System restoration is the procedure the ESO would use to restore power if there is a total or partial shutdown of the system. This would be done by re-energising certain parts of the transmission network incrementally before bringing the whole system back online. System restoration requires generators on the system that can turn on quickly and turn on without an external supply of electricity. Not all generators can do this as many require some electrical input from the network in order to turn on. But if the whole network is down, this source of power will not be available. Therefore, not all types of generators can provide system restoration services. System restoration requirements are locational. It is important to have system restoration capabilities at the right locations on the network. The network will need to be re-energised in a way that maintains stability as it is powered back up, which is a complex challenge. If assets are not in the right location this could lead to sections of the network being re-energised and then failing again.

Solutions:

 There is a range of technologies that can be deployed alongside variable renewables to meet the system needs required to operate a safe and reliable electricity system. Evidence provides confidence that the cost of deploying them will be low. Image 2 is inspired by the previous work by the National Infrastructure Commission - which summarises existing and new technologies that can meet the system's needs. Some technologies, such as synchronous condensers, have been deployed on electricity networks for decades. Others, such as virtual synchronous machines, are at the early stage of deployment.
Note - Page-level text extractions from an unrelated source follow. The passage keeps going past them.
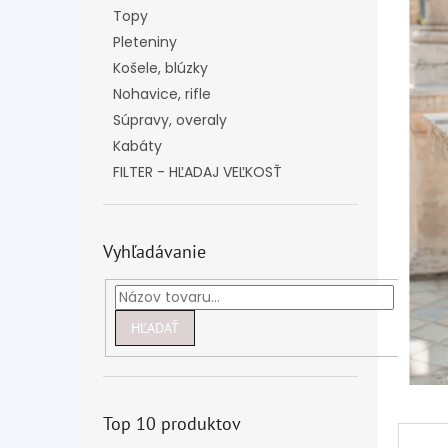
Topy
Pleteniny
Košele, blúzky
Nohavice, rifle
Súpravy, overaly
Kabáty
FILTER - HĽADAJ VEĽKOSŤ
Vyhľadávanie
HĽADAŤ
Top 10 produktov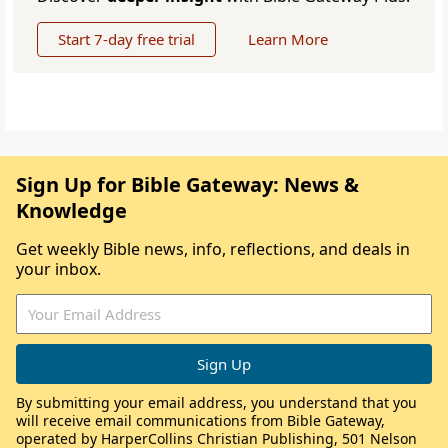
Start 7-day free trial
Learn More
Sign Up for Bible Gateway: News &
Knowledge
Get weekly Bible news, info, reflections, and deals in
your inbox.
By submitting your email address, you understand that you
will receive email communications from Bible Gateway,
operated by HarperCollins Christian Publishing, 501 Nelson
Key Learnings from various markets:

• Market design is a must to procure these services. Without the right market signals, these solutions won't be deployed.
• Repurpose existing plants - Make use of assets which will be phased out
• The market design must not miss the opportunity to secure Inertia from Flywheels that can be mounted on Synchronous Condensers and many storage technologies.
• Know your market and investor preferences for longer contract lengths, as some assets could have a 30-year project life.
• Liaise with OEMs, as only a limited number of suppliers in the market can offer these technologies, and they have plenty of options to work with.

Summary:

Managing the electricity system is becoming more complex. The increasing diversity of sources and the potential for the growing demand for electricity creates new challenges to maintaining a stable system, but these challenges can be addressed.

Renewables operate differently from these traditional forms of generation, which introduces new operability challenges that need to be addressed. Often, these challenges are not accounted for in electricity system modelling, which has raised concerns that deploying lots of renewables will make a highly renewable system either unviable or that such a system would be prohibitively expensive to manage.

Maintaining stability in the system will require services to be purchased that were previously provided by traditional forms of generation.

Existing technologies can provide the system with what it needs to maintain a secure and reliable supply. Some technologies, such as synchronous condensers, have been deployed on electricity networks for decades. Others, such as virtual synchronous machines at the early stages of deployment, offer scope for a lower-cost solution depending on the market design in a particular country. So, while it is not clear at present what mix of technologies will best deliver the critical operability needs for the system, the evidence is clear that they can be met.